Extracted page text data ->
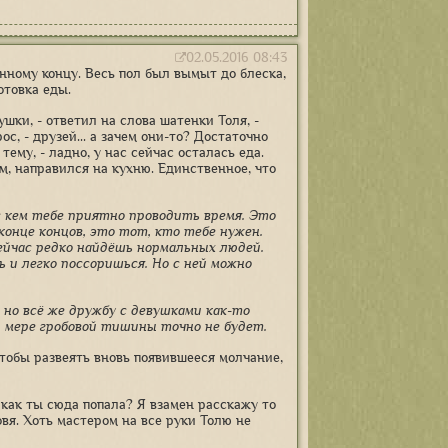
02.05.2016 08:43
нному концу. Весь пол был вымыт до блеска,
отовка еды.
ушки, - ответил на слова шатенки Толя, -
с, - друзей... а зачем они-то? Достаточно
тему, - ладно, у нас сейчас осталась еда.
м, направился на кухню. Единственное, что
 с кем тебе приятно проводить время. Это
конце концов, это тот, кто тебе нужен.
 сейчас редко найдёшь нормальных людей.
 и легко поссоришься. Но с ней можно
, но всё же дружбу с девушками как-то
ей мере гробовой тишины точно не будет.
чтобы развеять вновь появившееся молчание,
 как ты сюда попала? Я взамен расскажу то
овя. Хоть мастером на все руки Толю не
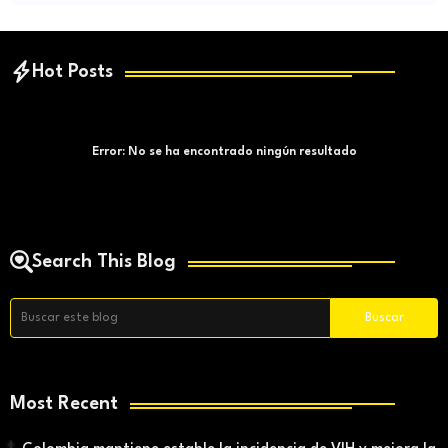
Hot Posts
Error:
No se ha encontrado ningún resultado
Search This Blog
Most Recent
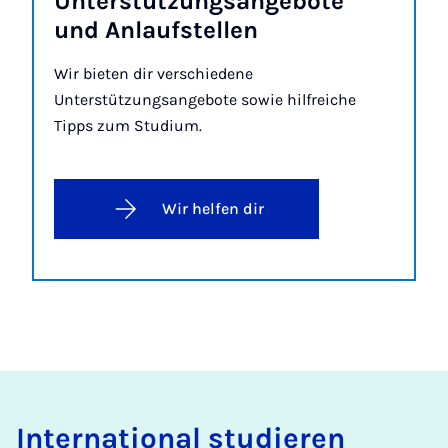
Un­­ter­­stüt­zung­s­an­ge­bo­te
und An­­lauf­stel­len
Wir bieten dir verschiedene
Unterstützungsangebote sowie hilfreiche
Tipps zum Studium.
Wir helfen dir
International studieren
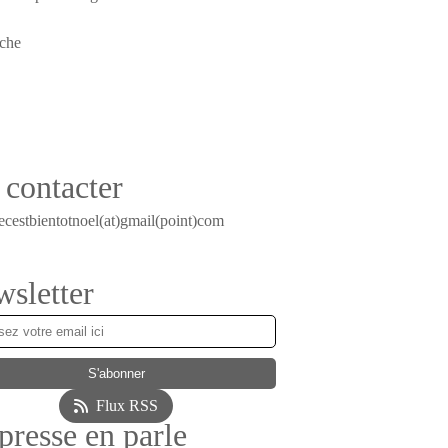
contacter
ecestbientotnoel(at)gmail(point)com
sletter
Flux RSS
presse en parle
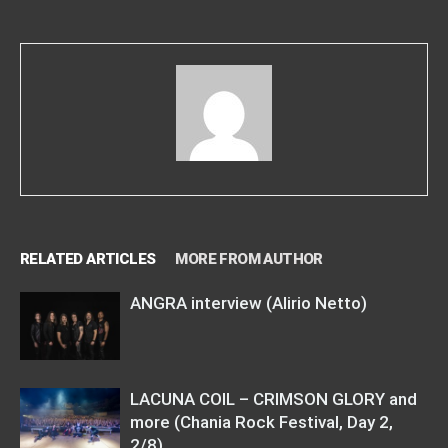
RELATED ARTICLES
MORE FROM AUTHOR
ANGRA interview (Alirio Netto)
LACUNA COIL – CRIMSON GLORY and
more (Chania Rock Festival, Day 2,
2/8)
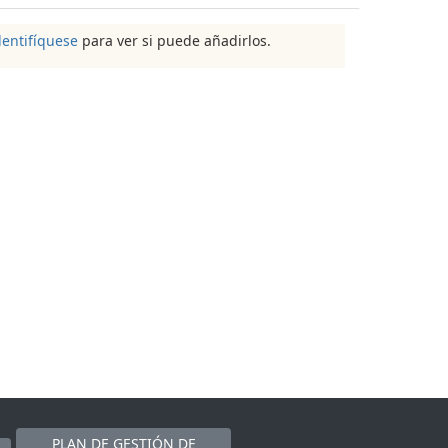
dentifíquese
para ver si puede añadirlos.
PLAN DE GESTIÓN DE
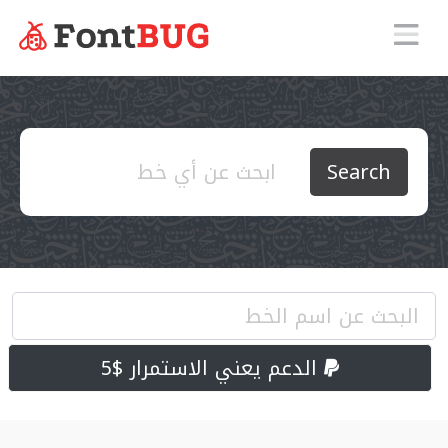
Search
الدعم يعني الاستمرار $5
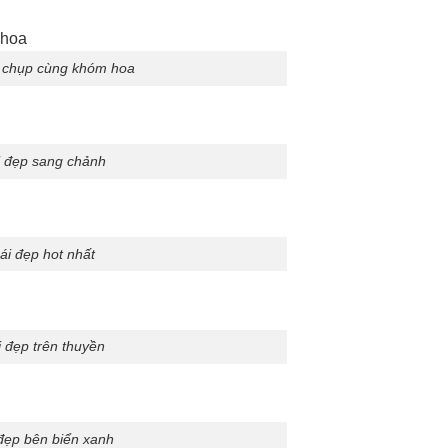
p chụp cùng khóm hoa
i đẹp sang chảnh
ái đẹp hot nhất
 đẹp trên thuyền
đẹp bên biển xanh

Your objective -> Please output the records exactly, leaving the pictures out.

Answer box ->
02.05.2016 08:43
нному концу. Весь пол был вымыт до блеска,
отовка еды.
ушки, - ответил на слова шатенки Толя, -
с, - друзей... а зачем они-то? Достаточно
тему, - ладно, у нас сейчас осталась еда.
м, направился на кухню. Единственное, что
 с кем тебе приятно проводить время. Это
конце концов, это тот, кто тебе нужен.
 сейчас редко найдёшь нормальных людей.
 и легко поссоришься. Но с ней можно
, но всё же дружбу с девушками как-то
ей мере гробовой тишины точно не будет.
чтобы развеять вновь появившееся молчание,
 как ты сюда попала? Я взамен расскажу то
овя. Хоть мастером на все руки Толю не
Hot Posts
Error:
No se ha encontrado ningún resultado
Search This Blog
Most Recent
Un­­ter­­stüt­zung­s­an­ge­bo­te
und An­­lauf­stel­len
Wir bieten dir verschiedene
Unterstützungsangebote sowie hilfreiche
Tipps zum Studium.
Wir helfen dir
International studieren
contacter
ecestbientotnoel(at)gmail(point)com
sletter
Flux RSS
presse en parle
RELATED ARTICLES
MORE FROM AUTHOR
ANGRA interview (Alirio Netto)
LACUNA COIL – CRIMSON GLORY and
more (Chania Rock Festival, Day 2,
2/8)
dentifíquese
para ver si puede añadirlos.
PLAN DE GESTIÓN DE
Search
الدعم يعني الاستمرار $5
p chụp cùng khóm hoa
i đẹp sang chảnh
ái đẹp hot nhất
 đẹp trên thuyền
đẹp bên biển xanh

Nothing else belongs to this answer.